# Creatine and Tea (bad?)



## JonnyStead (Mar 24, 2007)

Hey Chaps

I know its typically English but I like tea - and I take kre-alkalyn - does anyone know whether the tea (and specifically the caffeine) causes the creatine to stop working? thanks all


----------



## Double D (Mar 24, 2007)

Personally I have never heard of it. I drink my energy drinks with my creatine all the time. Of course I dont mix my creatine in it, but you know what I mean.


----------



## tucker01 (Mar 25, 2007)

It is fine..

Just keep you water intake up as caffeine is a diuretic.


----------



## jv-jv (Oct 26, 2007)

Hi, I was searching the forum for information on exactly this question, as I put my creatine powder in my cups of tea and came across this thread.  I also did a google search for it and found the following:

Coffee, Caffeine and Fitness: how they interact with each other

It says:

"Although caffeine has been shown to increase endurance time, *further research shows it may actually blunt the effect of creatine*, a popular and well-researched compound known for its consistent ergogenic effects. In a study evaluating the effect of pre-exercise caffeine ingestion on both creatine stores and high-intensity exercise performance, caffeine totally counteracted any effects of creatine supplementation.

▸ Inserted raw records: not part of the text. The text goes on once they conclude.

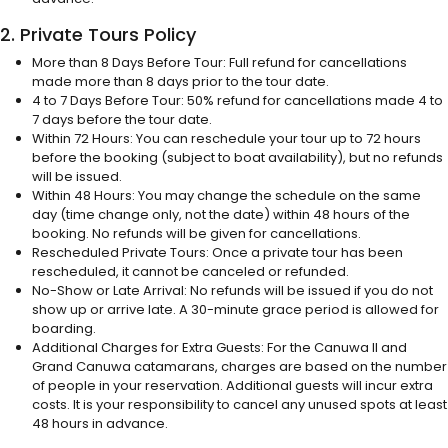
2. Private Tours Policy
More than 8 Days Before Tour: Full refund for cancellations
made more than 8 days prior to the tour date.
4 to 7 Days Before Tour: 50% refund for cancellations made 4 to
7 days before the tour date.
Within 72 Hours: You can reschedule your tour up to 72 hours
before the booking (subject to boat availability), but no refunds
will be issued.
Within 48 Hours: You may change the schedule on the same
day (time change only, not the date) within 48 hours of the
booking. No refunds will be given for cancellations.
Rescheduled Private Tours: Once a private tour has been
rescheduled, it cannot be canceled or refunded.
No-Show or Late Arrival: No refunds will be issued if you do not
show up or arrive late. A 30-minute grace period is allowed for
boarding.
Additional Charges for Extra Guests: For the Canuwa II and
Grand Canuwa catamarans, charges are based on the number
of people in your reservation. Additional guests will incur extra
costs. It is your responsibility to cancel any unused spots at least
48 hours in advance.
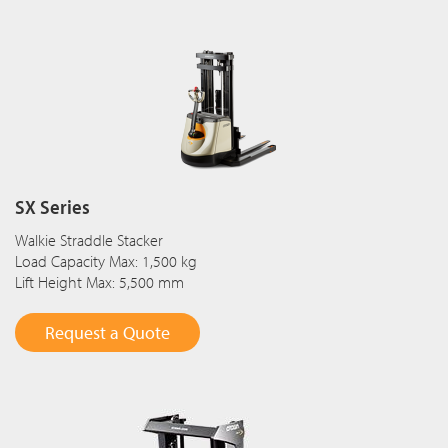
SX Series
Walkie Straddle Stacker
Load Capacity Max: 1,500 kg
Lift Height Max: 5,500 mm
Request a Quote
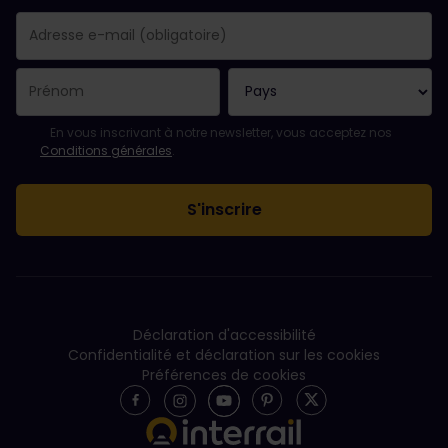
Votre abonnement a bien été pris en compte.
Le champ adresse e-mail est obligatoire.
L'adresse e-mail n'est pas valide !
L'inscription à la newsletter a échoué. Veuillez réessayer ultéri
Vous êtes déjà abonné(e) à cette newsletter.
Veuillez accepter les conditions générales pour vous inscrire à l
En vous inscrivant à notre newsletter, vous acceptez nos
Conditions générales
.
Déclaration d'accessibilité
Confidentialité et déclaration sur les cookies
Préférences de cookies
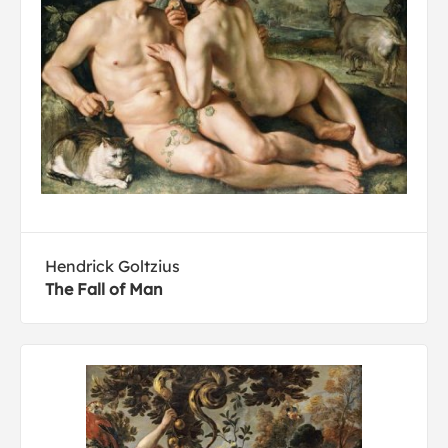
Hendrick Goltzius
The Fall of Man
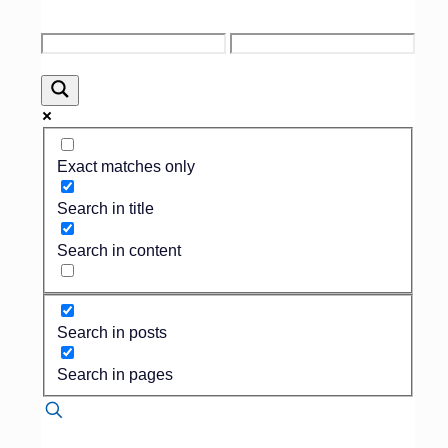
Connect with Foresight at the TFDA
Annual Convention!
Foresight will be
attending the 2025 Texas Funeral
Directors Association (TFDA) Annual
Convention. Join us to network with
Exact matches only
funeral professionals across Texas, learn
about the latest industry trends, and
Search in title
discover how Foresight’s solutions can
help your funeral home thrive. We look
Search in content
forward to connecting with you at this
important event.
Search in posts
Search in pages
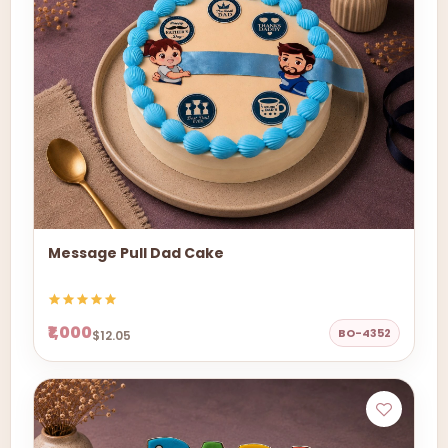
Message Pull Dad Cake
₹1,000
BO-4352
$12.05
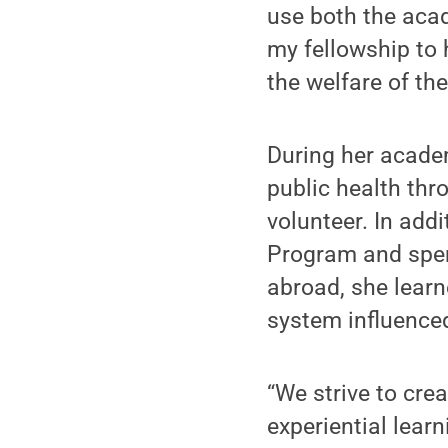
use both the acad
my fellowship to h
the welfare of th
During her academ
public health th
volunteer. In add
Program and spent
abroad, she lear
system influence
“We strive to cre
experiential lear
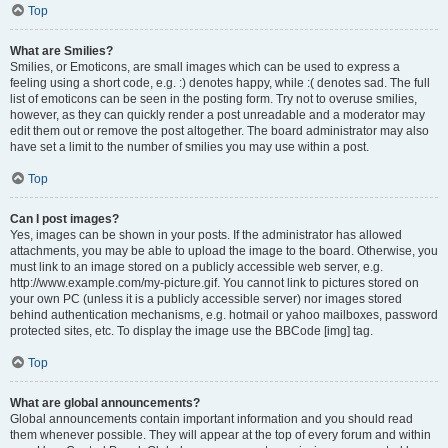
Top
What are Smilies?
Smilies, or Emoticons, are small images which can be used to express a
feeling using a short code, e.g. :) denotes happy, while :( denotes sad. The full
list of emoticons can be seen in the posting form. Try not to overuse smilies,
however, as they can quickly render a post unreadable and a moderator may
edit them out or remove the post altogether. The board administrator may also
have set a limit to the number of smilies you may use within a post.
Top
Can I post images?
Yes, images can be shown in your posts. If the administrator has allowed
attachments, you may be able to upload the image to the board. Otherwise, you
must link to an image stored on a publicly accessible web server, e.g.
http://www.example.com/my-picture.gif. You cannot link to pictures stored on
your own PC (unless it is a publicly accessible server) nor images stored
behind authentication mechanisms, e.g. hotmail or yahoo mailboxes, password
protected sites, etc. To display the image use the BBCode [img] tag.
Top
What are global announcements?
Global announcements contain important information and you should read
them whenever possible. They will appear at the top of every forum and within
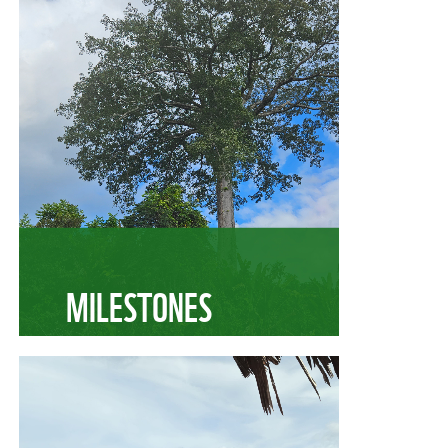
MILESTONES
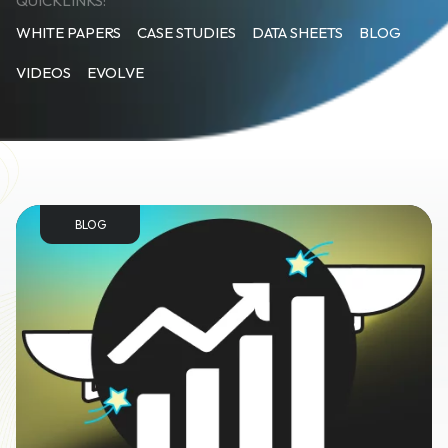
QUICKLINKS:
WHITE PAPERS
CASE STUDIES
DATA SHEETS
BLOG
VIDEOS
EVOLVE
BLOG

It was suggested that individuals who creatine load should refrain from caffeine-containing foods and beverages if positive effects are desired."

Although the author does mention reasearch in this area, he doesn't refer to a specific study or article so I don't know how accurate this is, or if it has just been made up...

Anyway if anyone knows anything about the effect of creatine consumption with caffeine that would clarify this it would be much appreciated!


----------



## Gordo (Oct 26, 2007)

IainDaniel said:


> It is fine..
> 
> Just keep you water intake up as caffeine is a diuretic.


With respect to tea and coffee, the diuretic effects are only initially, but after a couple of weeks, hardened coffee and tea drinkers become adjusted to the caffeine intake (mind you, this is in the 3-4 cup group....higher amounts, ymmv).

Why coffee and tea drinkers can count their intake towards their total daily water and not against.


----------